Blogging has had a huge impact on business. It has empowered citizen journalists and thought leaders, and was the seed for many of today’s popular new media empires. While some may see blogging as a digital journal — and there are certainly plenty of those on the Web — live-blogging is also a great way to build influence for both businesses, brands and digital creatives alike.
Live blogging has been, in the recent past, ridiculed and accused of killing journalism. However, digital audiences want the most current news they can possibly get and nearly every digital media publication live-blogs at least one big event per year. According to eMarketer, more than 140 million people in the U.S. read blogs.
Beyond journalism, live blogging can help businesses gain exposure and provide their audiences with valuable information. Lisa Barone, vp of strategy at Overit told SocialTimes:
People over time, begin to look for you at those events. Or if they know an event is going, they look to your blog to see if you’re there, and if you have the coverage no one else does.
But live-blogging isn’t nearly as haphazard as some might think. Barone offered the following for making the most of live-blogging as part of a strategy to develop brand influence.
- Do your homework. Before you start signing up for events, Barone said it’s important to understand your audience, the people important to your brand and find the events those people are attending.
- Have a plan. Barone said it’s easy to send someone to a conference and tell them to cover what happens. You’ll get better, more targeted content if you create a plan. What sessions should they attend? What topics do you want to focus on?
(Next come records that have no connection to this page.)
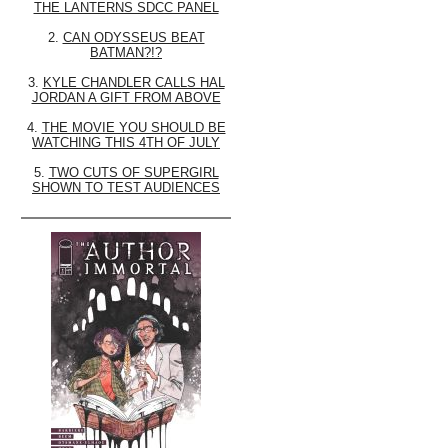
THE LANTERNS SDCC PANEL
2.
CAN ODYSSEUS BEAT
BATMAN?!?
3.
KYLE CHANDLER CALLS HAL
JORDAN A GIFT FROM ABOVE
4.
THE MOVIE YOU SHOULD BE
WATCHING THIS 4TH OF JULY
5.
TWO CUTS OF SUPERGIRL
SHOWN TO TEST AUDIENCES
Are they live-blogging every session they attend or write one recap post?
- Make the right connections. Don’t wait until you arrive at the event to start connecting with people. If part of your plan is to interview speakers, make that connection ahead of time and schedule time before they speak.
- Promote your attendance. If people don’t know you’re at an event, they won’t look for coverage from you. Barone said, “don’t wait until the event to let people know what you’re doing.”